▸ TASK BRIEF: Extract each line of the material that follows exactly and omit its pictures.

▸ GIVEN DATA:

- - - - - - -

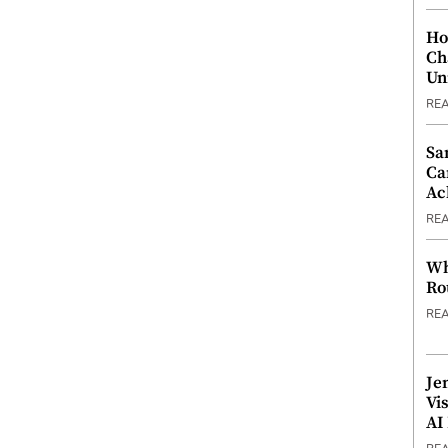
Ho
Ch
Un
RE
Sa
Ca
Ac
RE
Wh
Ro
RE
Je
Vi
AI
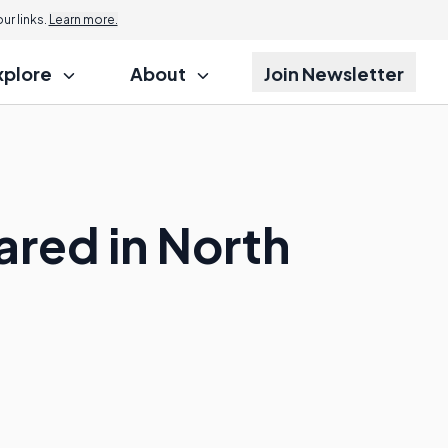
r links.
Learn more.
xplore
About
Join Newsletter
red in North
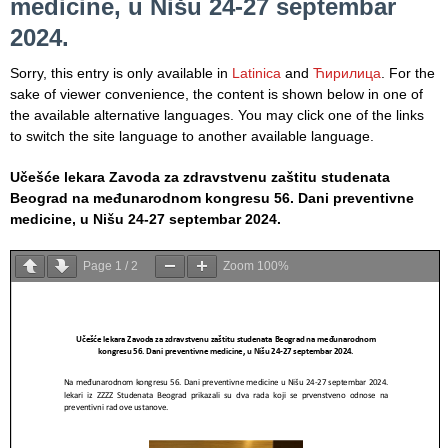
medicine, u Nišu 24-27 septembar
Informatics
in Health
2024.
system
Sorry, this entry is only available in
Latinica
and
Ћирилица
. For the
Department
sake of viewer convenience, the content is shown below in one of
for Legal,
the available alternative languages. You may click one of the links
Accounting,
to switch the site language to another available language.
Technical
and other
Učešće lekara Zavoda za zdravstvenu zaštitu studenata
similar
Beograd na međunarodnom kongresu 56. Dani preventivne
activities
medicine, u Nišu 24-27 septembar 2024.
Informer
Page
1
/
2
Zoom
100%
Финансије
/ јавне
набавке
The
quality
of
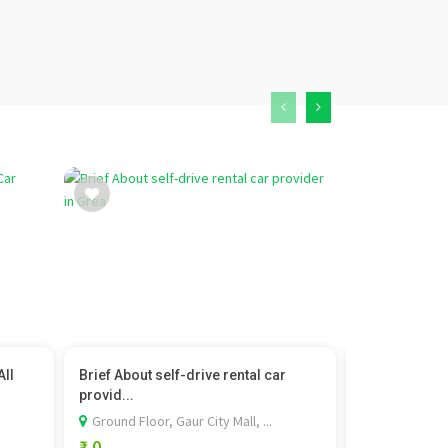
All
Brief About self-drive rental car
Hyundai Cret
provid...
Hyundai
Ground Floor, Gaur City Mall, ...
Unit-4, TSG 
₹ 0
₹ 1,099,900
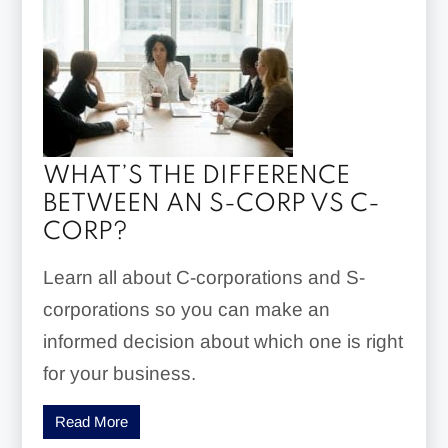
WHAT’S THE DIFFERENCE
BETWEEN AN S-CORP VS C-
CORP?
Learn all about C-corporations and S-
corporations so you can make an
informed decision about which one is right
for your business.
Read More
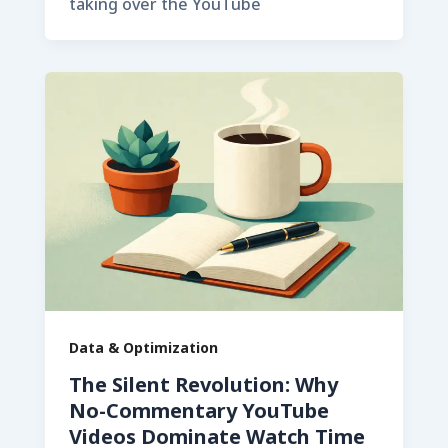
taking over the YouTube
Data & Optimization
The Silent Revolution: Why
No-Commentary YouTube
Videos Dominate Watch Time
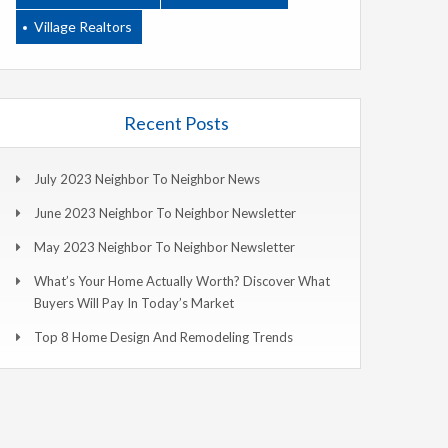
Village Realtors
Recent Posts
July 2023 Neighbor To Neighbor News
June 2023 Neighbor To Neighbor Newsletter
May 2023 Neighbor To Neighbor Newsletter
What’s Your Home Actually Worth? Discover What
Buyers Will Pay In Today’s Market
Top 8 Home Design And Remodeling Trends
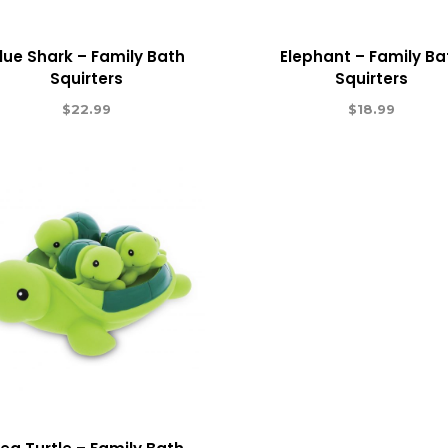
lue Shark – Family Bath
Elephant – Family Ba
Squirters
Squirters
$
22.99
$
18.99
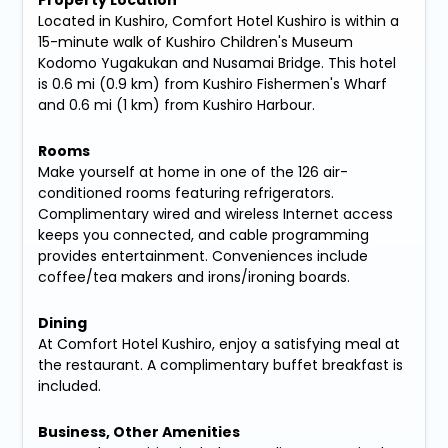
Property Location
Located in Kushiro, Comfort Hotel Kushiro is within a
15-minute walk of Kushiro Children's Museum
Kodomo Yugakukan and Nusamai Bridge. This hotel
is 0.6 mi (0.9 km) from Kushiro Fishermen's Wharf
and 0.6 mi (1 km) from Kushiro Harbour.
Rooms
Make yourself at home in one of the 126 air-
conditioned rooms featuring refrigerators.
Complimentary wired and wireless Internet access
keeps you connected, and cable programming
provides entertainment. Conveniences include
coffee/tea makers and irons/ironing boards.
Dining
At Comfort Hotel Kushiro, enjoy a satisfying meal at
the restaurant. A complimentary buffet breakfast is
included.
Business, Other Amenities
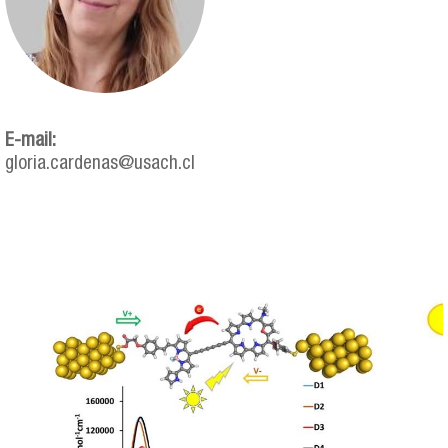
E-mail:
gloria.cardenas@usach.cl
gloria_cardenas.png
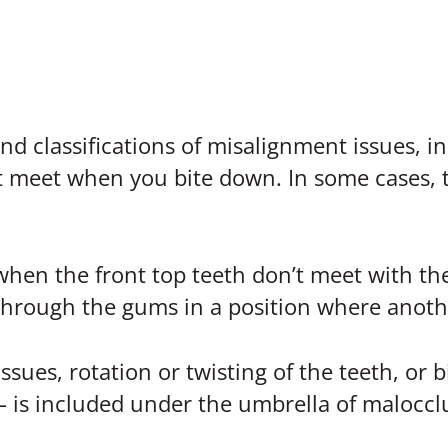
 classifications of misalignment issues, in
t meet when you bite down. In some cases, t
 when the front top teeth don’t meet with th
hrough the gums in a position where anothe
ssues, rotation or twisting of the teeth, or 
 – is included under the umbrella of maloccl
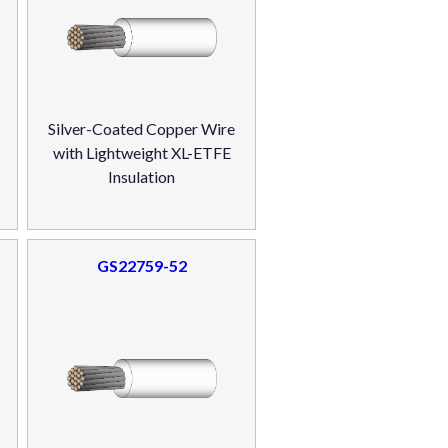
Silver-Coated Copper Wire
with Lightweight XL-ETFE
Insulation
GS22759-52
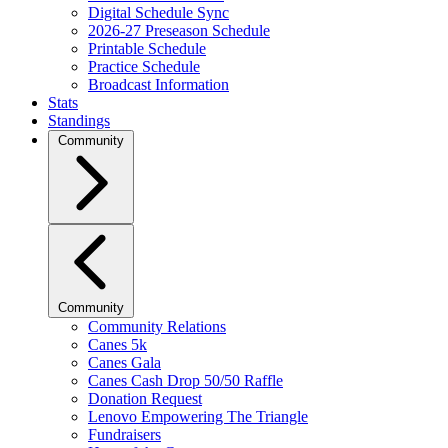
Digital Schedule Sync
2026-27 Preseason Schedule
Printable Schedule
Practice Schedule
Broadcast Information
Stats
Standings
Community
Community
Community Relations
Canes 5k
Canes Gala
Canes Cash Drop 50/50 Raffle
Donation Request
Lenovo Empowering The Triangle
Fundraisers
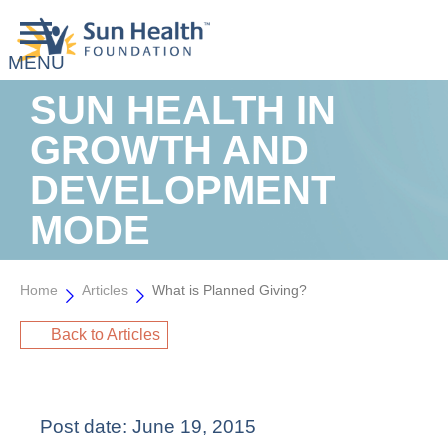
SUN HEALTH IN
GROWTH AND
DEVELOPMENT
MODE
Home
Articles
What is Planned Giving?
Back to Articles
Post date:
June 19, 2015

- - - - - - -

▸ TASK RESPONSE:
Ho
Ch
Un
RE
Sa
Ca
Ac
RE
Wh
Ro
RE
Je
Vi
AI
r links.
Learn more.
xplore
About
Join Newsletter
red in North
medicine, u Nišu 24-27 septembar
Informatics
in Health
2024.
system
Sorry, this entry is only available in
Latinica
and
Ћирилица
. For the
Department
sake of viewer convenience, the content is shown below in one of
for Legal,
the available alternative languages. You may click one of the links
Accounting,
to switch the site language to another available language.
Technical
and other
Učešće lekara Zavoda za zdravstvenu zaštitu studenata
similar
Beograd na međunarodnom kongresu 56. Dani preventivne
activities
medicine, u Nišu 24-27 septembar 2024.
Informer
Page
1
/
2
Zoom
100%
Финансије
/ јавне
набавке
The
quality
of
All
Brief About self-drive rental car
Hyundai Cret
provid...
Hyundai
Ground Floor, Gaur City Mall, ...
Unit-4, TSG 
₹ 0
₹ 1,099,900
WHAT’S THE DIFFERENCE
BETWEEN AN S-CORP VS C-
CORP?
Learn all about C-corporations and S-
corporations so you can make an
informed decision about which one is right
for your business.
Read More
taking over the YouTube
Data & Optimization
The Silent Revolution: Why
No-Commentary YouTube
Videos Dominate Watch Time
Village Realtors
Recent Posts
July 2023 Neighbor To Neighbor News
June 2023 Neighbor To Neighbor Newsletter
May 2023 Neighbor To Neighbor Newsletter
What’s Your Home Actually Worth? Discover What
Buyers Will Pay In Today’s Market
Top 8 Home Design And Remodeling Trends
lue Shark – Family Bath
Elephant – Family Ba
Squirters
Squirters
$
22.99
$
18.99
Property Location
Located in Kushiro, Comfort Hotel Kushiro is within a
15-minute walk of Kushiro Children's Museum
Kodomo Yugakukan and Nusamai Bridge. This hotel
is 0.6 mi (0.9 km) from Kushiro Fishermen's Wharf
and 0.6 mi (1 km) from Kushiro Harbour.
Rooms
Make yourself at home in one of the 126 air-
conditioned rooms featuring refrigerators.
Complimentary wired and wireless Internet access
keeps you connected, and cable programming
provides entertainment. Conveniences include
coffee/tea makers and irons/ironing boards.
Dining
At Comfort Hotel Kushiro, enjoy a satisfying meal at
the restaurant. A complimentary buffet breakfast is
included.
Business, Other Amenities
E-mail:
gloria.cardenas@usach.cl
gloria_cardenas.png
 classifications of misalignment issues, in
t meet when you bite down. In some cases, t
 when the front top teeth don’t meet with th
hrough the gums in a position where anothe
ssues, rotation or twisting of the teeth, or 
 – is included under the umbrella of maloccl
Silver-Coated Copper Wire
with Lightweight XL-ETFE
Insulation
GS22759-52
Digital Schedule Sync
2026-27 Preseason Schedule
Printable Schedule
Practice Schedule
Broadcast Information
Stats
Standings
Community
Community
Community Relations
Canes 5k
Canes Gala
Canes Cash Drop 50/50 Raffle
Donation Request
Lenovo Empowering The Triangle
Fundraisers
SUN HEALTH IN
GROWTH AND
DEVELOPMENT
MODE
Home
Articles
What is Planned Giving?
Back to Articles
Post date:
June 19, 2015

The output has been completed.